RECORDED DATA section start

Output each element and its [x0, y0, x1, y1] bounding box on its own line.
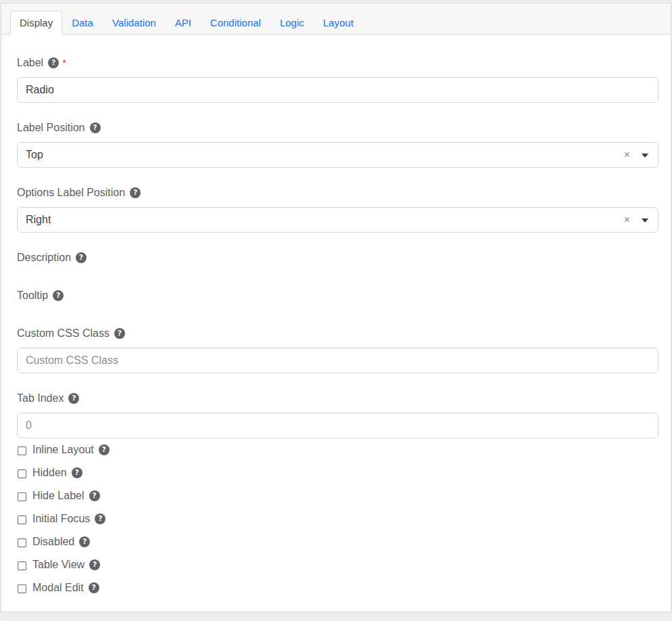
- tab-index-input[interactable]: [17, 413, 658, 438]
- help-icon[interactable]: ?: [72, 467, 82, 478]
- custom-css-class-input[interactable]: [17, 348, 658, 373]
- tab-validation[interactable]: Validation: [103, 11, 166, 34]
- tooltip-group: Tooltip ?: [17, 289, 658, 302]
- initial-focus-label: Initial Focus: [32, 512, 90, 526]
- custom-css-class-label: Custom CSS Class ?: [17, 327, 658, 340]
- display-options-checkboxes: Inline Layout ? Hidden ? Hide Label ? In…: [17, 443, 658, 595]
- help-icon[interactable]: ?: [89, 490, 100, 501]
- inline-layout-checkbox-row[interactable]: Inline Layout ?: [17, 443, 658, 457]
- description-label-text: Description: [17, 251, 71, 264]
- tooltip-label: Tooltip ?: [17, 289, 658, 302]
- help-icon[interactable]: ?: [89, 559, 100, 570]
- disabled-label: Disabled: [32, 535, 74, 549]
- description-label: Description ?: [17, 251, 658, 264]
- label-field-label-text: Label: [17, 56, 43, 69]
- tab-data[interactable]: Data: [62, 11, 103, 34]
- label-position-selected-value: Top: [26, 149, 43, 161]
- modal-edit-label: Modal Edit: [32, 581, 84, 595]
- help-icon[interactable]: ?: [130, 187, 141, 198]
- tab-api[interactable]: API: [166, 11, 201, 34]
- tab-display[interactable]: Display: [10, 11, 62, 34]
- tooltip-label-text: Tooltip: [17, 289, 48, 302]
- required-asterisk: *: [62, 59, 66, 67]
- label-field-label: Label ? *: [17, 56, 658, 69]
- inline-layout-label: Inline Layout: [32, 443, 94, 457]
- label-position-group: Label Position ? Top ×: [17, 121, 658, 168]
- initial-focus-checkbox-row[interactable]: Initial Focus ?: [17, 512, 658, 526]
- clear-selection-icon[interactable]: ×: [624, 214, 630, 225]
- modal-edit-checkbox-row[interactable]: Modal Edit ?: [17, 581, 658, 595]
- custom-css-class-group: Custom CSS Class ?: [17, 327, 658, 373]
- help-icon[interactable]: ?: [48, 58, 59, 68]
- table-view-checkbox-row[interactable]: Table View ?: [17, 558, 658, 572]
- hidden-checkbox-row[interactable]: Hidden ?: [17, 466, 658, 480]
- tab-index-label-text: Tab Index: [17, 392, 64, 405]
- help-icon[interactable]: ?: [79, 536, 90, 547]
- help-icon[interactable]: ?: [76, 252, 87, 263]
- tab-logic[interactable]: Logic: [270, 11, 314, 34]
- help-icon[interactable]: ?: [99, 444, 110, 455]
- component-settings-panel: Display Data Validation API Conditional …: [1, 3, 671, 612]
- label-position-label: Label Position ?: [17, 121, 658, 134]
- options-label-position-label-text: Options Label Position: [17, 186, 125, 199]
- clear-selection-icon[interactable]: ×: [624, 150, 630, 160]
- modal-edit-checkbox[interactable]: [18, 584, 26, 593]
- inline-layout-checkbox[interactable]: [18, 446, 26, 455]
- label-position-select-wrap: Top ×: [17, 142, 658, 168]
- label-input[interactable]: [17, 77, 658, 103]
- help-icon[interactable]: ?: [89, 582, 99, 593]
- disabled-checkbox[interactable]: [18, 538, 26, 547]
- help-icon[interactable]: ?: [53, 290, 64, 301]
- options-label-position-label: Options Label Position ?: [17, 186, 658, 199]
- help-icon[interactable]: ?: [114, 328, 125, 339]
- tab-index-label: Tab Index ?: [17, 392, 658, 405]
- help-icon[interactable]: ?: [90, 122, 101, 133]
- table-view-checkbox[interactable]: [18, 561, 26, 570]
- settings-tab-bar: Display Data Validation API Conditional …: [1, 3, 671, 34]
- hide-label-checkbox[interactable]: [18, 492, 26, 501]
- display-tab-content: Label ? * Label Position ? Top × O: [1, 34, 671, 621]
- hide-label-label: Hide Label: [32, 489, 85, 503]
- chevron-down-icon[interactable]: [642, 154, 648, 158]
- label-position-label-text: Label Position: [17, 121, 85, 134]
- label-position-select[interactable]: Top: [17, 142, 658, 168]
- tab-conditional[interactable]: Conditional: [201, 11, 270, 34]
- help-icon[interactable]: ?: [95, 513, 105, 524]
- table-view-label: Table View: [32, 558, 85, 572]
- tab-layout[interactable]: Layout: [314, 11, 363, 34]
- tab-index-group: Tab Index ?: [17, 392, 658, 438]
- options-label-position-selected-value: Right: [26, 214, 51, 226]
- hidden-label: Hidden: [32, 466, 67, 480]
- chevron-down-icon[interactable]: [642, 218, 648, 223]
- options-label-position-select-wrap: Right ×: [17, 207, 658, 233]
- initial-focus-checkbox[interactable]: [18, 515, 26, 524]
- disabled-checkbox-row[interactable]: Disabled ?: [17, 535, 658, 549]
- hidden-checkbox[interactable]: [18, 469, 26, 478]
- options-label-position-group: Options Label Position ? Right ×: [17, 186, 658, 233]
- help-icon[interactable]: ?: [68, 393, 79, 404]
- description-group: Description ?: [17, 251, 658, 264]
- options-label-position-select[interactable]: Right: [17, 207, 658, 233]
- hide-label-checkbox-row[interactable]: Hide Label ?: [17, 489, 658, 503]
- label-field-group: Label ? *: [17, 56, 658, 103]
- custom-css-class-label-text: Custom CSS Class: [17, 327, 110, 340]
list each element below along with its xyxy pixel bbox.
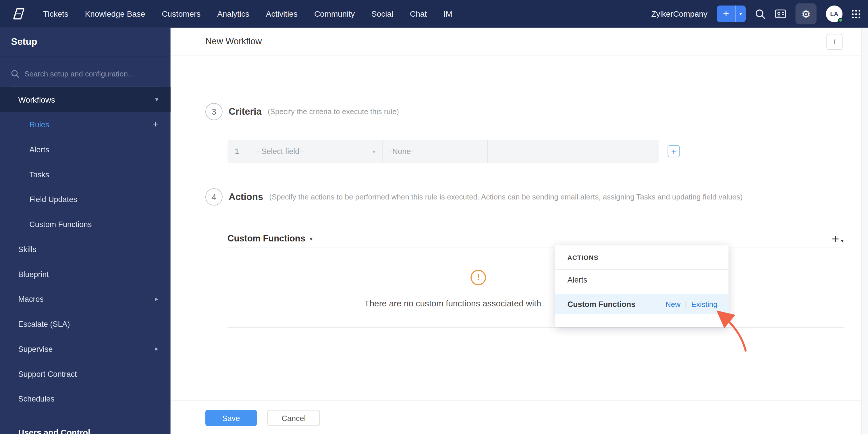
page-title: New Workflow	[205, 36, 262, 46]
quick-add-button[interactable]: + ▾	[717, 5, 746, 22]
info-icon[interactable]: i	[826, 34, 842, 50]
sidebar-title: Setup	[0, 28, 170, 56]
nav-community[interactable]: Community	[314, 9, 355, 19]
criteria-title: Criteria	[229, 106, 262, 117]
settings-gear-button[interactable]: ⚙	[796, 3, 816, 24]
add-rule-icon[interactable]: +	[153, 119, 158, 130]
step-number-badge: 4	[205, 188, 223, 205]
dropdown-item-label: Custom Functions	[567, 300, 636, 309]
nav-im[interactable]: IM	[443, 9, 453, 19]
top-nav: Tickets Knowledge Base Customers Analyti…	[0, 0, 868, 28]
step-number-badge: 3	[205, 103, 223, 120]
top-nav-right: ZylkerCompany + ▾	[651, 3, 868, 24]
app-window: Tickets Knowledge Base Customers Analyti…	[0, 0, 868, 434]
search-icon[interactable]	[755, 9, 766, 19]
nav-activities[interactable]: Activities	[266, 9, 298, 19]
section-divider	[227, 248, 844, 248]
nav-chat[interactable]: Chat	[410, 9, 427, 19]
chevron-down-icon[interactable]: ▾	[310, 236, 312, 242]
save-button[interactable]: Save	[205, 410, 257, 426]
sidebar-item-label: Escalate (SLA)	[19, 319, 70, 328]
existing-link[interactable]: Existing	[691, 300, 717, 309]
app-logo-icon[interactable]	[9, 4, 28, 23]
nav-analytics[interactable]: Analytics	[217, 9, 249, 19]
apps-grid-icon[interactable]	[852, 10, 860, 18]
sidebar-item-supervise[interactable]: Supervise ▸	[0, 336, 170, 361]
setup-search-input[interactable]	[24, 70, 159, 78]
sidebar-item-label: Macros	[19, 294, 44, 303]
sidebar-menu: Workflows ▾ Rules + Alerts Tasks Field U…	[0, 87, 170, 434]
search-glyph	[755, 9, 766, 19]
top-nav-items: Tickets Knowledge Base Customers Analyti…	[43, 9, 453, 19]
nav-knowledge-base[interactable]: Knowledge Base	[85, 9, 145, 19]
sidebar-item-blueprint[interactable]: Blueprint	[0, 262, 170, 287]
main-content: New Workflow i 3 Criteria (Specify the c…	[170, 28, 868, 434]
sidebar-section-users-and-control[interactable]: Users and Control	[0, 420, 170, 434]
actions-title: Actions	[229, 192, 263, 203]
workflow-header: New Workflow i	[170, 28, 861, 55]
add-criteria-button[interactable]: +	[668, 145, 680, 157]
dropdown-item-links: New | Existing	[665, 300, 717, 309]
user-avatar[interactable]: LA	[826, 5, 843, 22]
chevron-down-icon[interactable]: ▾	[735, 5, 746, 22]
chevron-down-icon: ▾	[155, 96, 159, 103]
select-value: -None-	[390, 147, 413, 156]
vertical-scrollbar[interactable]	[861, 28, 868, 434]
chevron-down-icon: ▾	[841, 237, 844, 243]
cancel-button[interactable]: Cancel	[268, 410, 320, 426]
nav-tickets[interactable]: Tickets	[43, 9, 68, 19]
sidebar-item-workflows[interactable]: Workflows ▾	[0, 87, 170, 112]
criteria-operator-select[interactable]: -None-	[382, 140, 487, 163]
select-value: --Select field--	[256, 147, 305, 156]
chevron-right-icon: ▸	[155, 345, 159, 352]
pipe-separator: |	[685, 300, 687, 309]
sidebar-item-label: Alerts	[29, 145, 49, 154]
contact-card-glyph	[775, 9, 786, 19]
plus-icon: +	[717, 5, 735, 22]
sidebar-item-tasks[interactable]: Tasks	[0, 162, 170, 187]
setup-sidebar: Setup Workflows ▾ Rules + Alerts Tasks	[0, 28, 170, 434]
dropdown-item-custom-functions[interactable]: Custom Functions New | Existing	[555, 294, 728, 314]
sidebar-item-skills[interactable]: Skills	[0, 236, 170, 262]
grid-glyph	[852, 10, 860, 18]
sidebar-item-label: Support Contract	[19, 369, 77, 378]
sidebar-item-rules[interactable]: Rules +	[0, 112, 170, 137]
actions-dropdown-panel: ACTIONS Alerts Custom Functions New | Ex…	[555, 245, 728, 327]
criteria-value-input[interactable]	[487, 140, 659, 163]
sidebar-item-label: Field Updates	[29, 195, 77, 203]
custom-functions-title[interactable]: Custom Functions	[227, 234, 305, 244]
actions-step-header: 4 Actions (Specify the actions to be per…	[205, 188, 743, 205]
dropdown-item-alerts[interactable]: Alerts	[555, 270, 728, 290]
section-divider	[227, 327, 844, 328]
sidebar-item-alerts[interactable]: Alerts	[0, 137, 170, 162]
warning-icon: !	[470, 270, 486, 285]
setup-search	[11, 62, 160, 87]
nav-customers[interactable]: Customers	[162, 9, 200, 19]
new-link[interactable]: New	[665, 300, 680, 309]
chevron-down-icon: ▾	[373, 148, 375, 154]
sidebar-item-field-updates[interactable]: Field Updates	[0, 187, 170, 212]
sidebar-item-label: Skills	[19, 244, 36, 254]
sidebar-item-label: Supervise	[19, 344, 53, 353]
online-status-dot	[838, 18, 843, 23]
criteria-field-select[interactable]: --Select field-- ▾	[249, 140, 382, 163]
search-icon	[11, 70, 20, 78]
company-name[interactable]: ZylkerCompany	[651, 9, 707, 19]
nav-social[interactable]: Social	[371, 9, 393, 19]
add-action-button[interactable]: + ▾	[832, 233, 844, 245]
sidebar-item-support-contract[interactable]: Support Contract	[0, 361, 170, 386]
avatar-initials: LA	[830, 11, 838, 17]
sidebar-item-escalate-sla[interactable]: Escalate (SLA)	[0, 311, 170, 336]
sidebar-item-label: Custom Functions	[29, 220, 92, 229]
dropdown-header: ACTIONS	[555, 245, 728, 270]
criteria-row-number: 1	[227, 140, 249, 163]
chevron-right-icon: ▸	[155, 295, 159, 302]
dropdown-item-label: Alerts	[567, 276, 587, 284]
criteria-step-header: 3 Criteria (Specify the criteria to exec…	[205, 103, 399, 120]
sidebar-item-custom-functions[interactable]: Custom Functions	[0, 211, 170, 236]
sidebar-item-schedules[interactable]: Schedules	[0, 386, 170, 411]
sidebar-item-macros[interactable]: Macros ▸	[0, 286, 170, 311]
contact-card-icon[interactable]	[775, 9, 786, 19]
plus-icon: +	[832, 233, 839, 245]
sidebar-item-label: Tasks	[29, 170, 49, 179]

RECORDED DATA section end

Which of the lines in the material above contain "index"? Copy each one out.

- tab-index-input[interactable]: [17, 413, 658, 438]
- tab-index-label-text: Tab Index: [17, 392, 64, 405]
- tab-index-label: Tab Index ?: [17, 392, 658, 405]
- tab-index-group: Tab Index ?: [17, 392, 658, 438]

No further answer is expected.